The big logos used to come with a stamp of approval, instead they now come with a lot of questions and raised eyebrows. According to Roy Morgan, Australians have never been more distrusting of corporate Australia. The past year, corporate distrust has hit its lowest point in the midst of economic downturn, the number of recent high profile data breaches and corporate scandals.
For a long time, brands used to prioritise revenue at all costs because that’s what shaped brand trust; a company that’s doing well financially used to equate to success. However, since the recent high-profile breaches, the perception of what a good business looks like has changed dramatically with many now questioning the ethics and morals of big corporates.
At the same time, in the B2B consulting space, we’re seeing organisations start to source for outcome over convenience. In order to protect their own reputations, they know they need to deliver best in class services. This throws up some challenges for the big consulting firms, who may no longer carry the quality seal of approval they once did, whilst also not being specialist enough to deliver the outcomes demanded.
The business of ethics
As large corporations continue to come under increasing scrutiny and distrust continues to mount, business ethics is quickly becoming a key determining factor of business success and growth. Organisations will start to look for proof of business ethics before making a call on whether it’d be a good partnership or not. If organisations want to maintain their reputation and pass the trust test, they have to take a different approach that centres ethics in their brand strategy.
As consumers are becoming more sceptical of big brands and questioning their business ethics, it presents an opportunity for smaller, more socially conscious businesses to attract a bigger slice of the pie.
In the rapidly evolving landscape of the digital economy, the emergence of homegrown tech companies with deeply ingrained values represents a beacon of trust and reliability. These organisations, rooted in local cultures and understanding of the market, are uniquely positioned to address the nuanced needs of their communities. They offer a personalised approach, often missing in large, international corporations. This closeness to the community ensures a deep alignment with local values and norms, fostering a sense of trust and partnership that is crucial. Furthermore, these smaller organisations, driven by strong ethical principles, are more likely to prioritise long-term safety, and financial stability over short-term gains.
Outcomes over convenience
Traditionally, organisations have sought partners that can offer convenience above all else. This typically meant organisations went to larger service providers who were seen as a one-stop-shop. However, the way we do business is changing. Organisations are now sourcing outcomes over convenience. Today, these outcomes have moved beyond profit to encompass social outcomes as well.
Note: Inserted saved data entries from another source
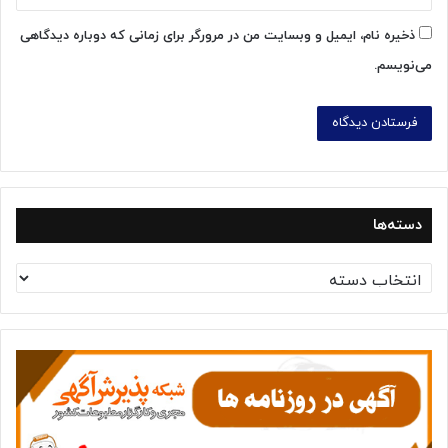
ذخیره نام، ایمیل و وبسایت من در مرورگر برای زمانی که دوباره دیدگاهی
می‌نویسم.
دسته‌ها
د
س
ت
ه‌
ه
ا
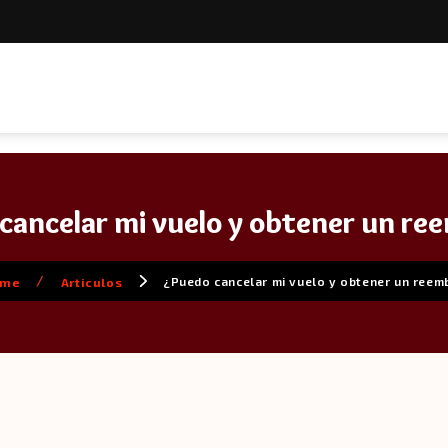
cancelar mi vuelo y obtener un re
/
¿Puedo cancelar mi vuelo y obtener un ree
ome
Articulos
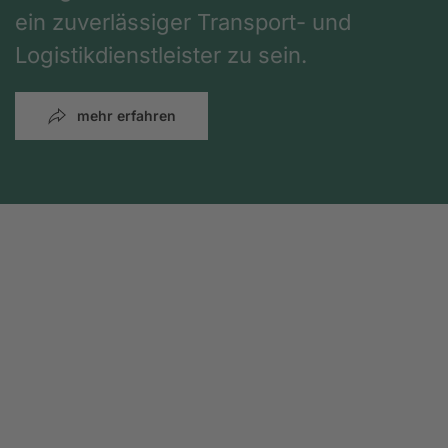
ein zuverlässiger Transport- und
Logistikdienstleister zu sein.
mehr erfahren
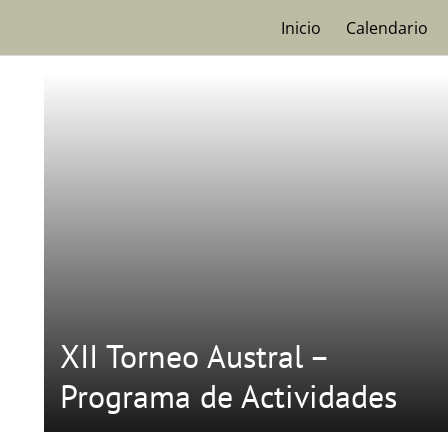
Skip
Inicio
Calendario
to
content
XII Torneo Austral –
Programa de Actividades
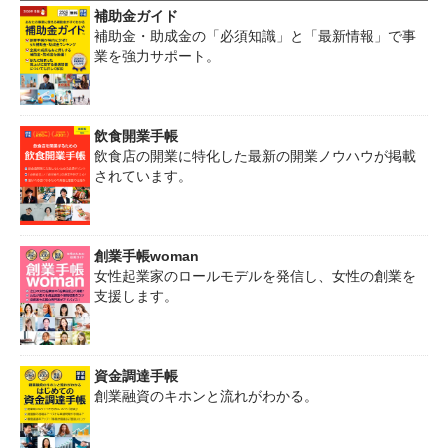
補助金ガイド
補助金・助成金の「必須知識」と「最新情報」で事
業を強力サポート。
飲食開業手帳
飲食店の開業に特化した最新の開業ノウハウが掲載
されています。
創業手帳woman
女性起業家のロールモデルを発信し、女性の創業を
支援します。
資金調達手帳
創業融資のキホンと流れがわかる。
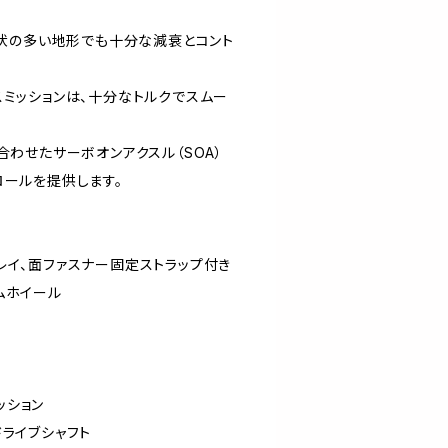
起伏の多い地形でも十分な減衰とコント
ランスミッションは、十分なトルクでスムー
合わせたサーボオンアクスル（SOA）
ロールを提供します。
レイ、面ファスナー固定ストラップ付き
ムホイール
ッション
ライブシャフト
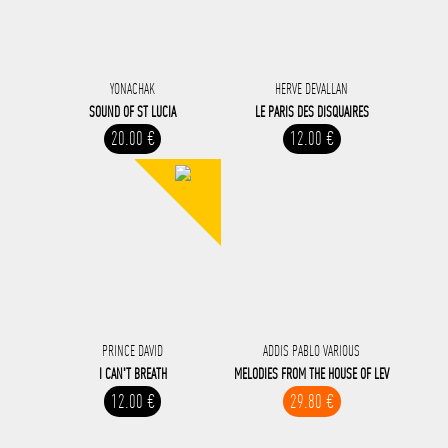
YONACHAK
HERVE DEVALLAN
SOUND OF ST LUCIA
LE PARIS DES DISQUAIRES
20.00 €
12.00 €
PRINCE DAVID
ADDIS PABLO VARIOUS
I CAN'T BREATH
MELODIES FROM THE HOUSE OF LEV
12.00 €
29.80 €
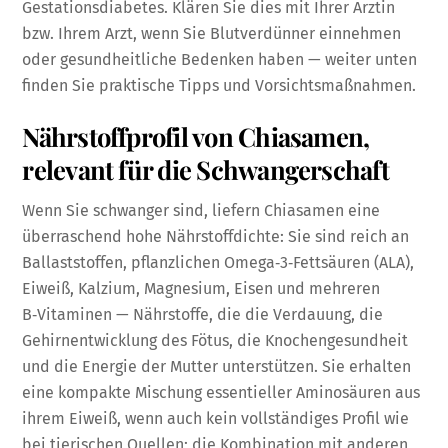
Gestationsdiabetes. Klären Sie dies mit Ihrer Ärztin
bzw. Ihrem Arzt, wenn Sie Blutverdünner einnehmen
oder gesundheitliche Bedenken haben — weiter unten
finden Sie praktische Tipps und Vorsichtsmaßnahmen.
Nährstoffprofil von Chiasamen,
relevant für die Schwangerschaft
Wenn Sie schwanger sind, liefern Chiasamen eine
überraschend hohe Nährstoffdichte: Sie sind reich an
Ballaststoffen, pflanzlichen Omega‑3‑Fettsäuren (ALA),
Eiweiß, Kalzium, Magnesium, Eisen und mehreren
B‑Vitaminen — Nährstoffe, die die Verdauung, die
Gehirnentwicklung des Fötus, die Knochengesundheit
und die Energie der Mutter unterstützen. Sie erhalten
eine kompakte Mischung essentieller Aminosäuren aus
ihrem Eiweiß, wenn auch kein vollständiges Profil wie
bei tierischen Quellen; die Kombination mit anderen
This shift has led to organisations considering more boutique providers who are thought of as specialists and might more closely align to their business values. However, moving to a best-in-class model takes time, it’s hard work and most organisations don’t have the bandwidth to test and manage hundreds of individual suppliers to deliver a premium outcome in every area.
As a result, the prediction is that prioritising outcomes will open up the door for partnership opportunities where larger firms bring in boutique consultants to deliver an outcome under their contracts. Rather than the big 4 swallowing up all government contracts, which we know is already in heavy decline, large consultancies will be forced to open up some of that revenue to the little guys if they’re going to convince people they can deliver quality outcomes in an ethical way.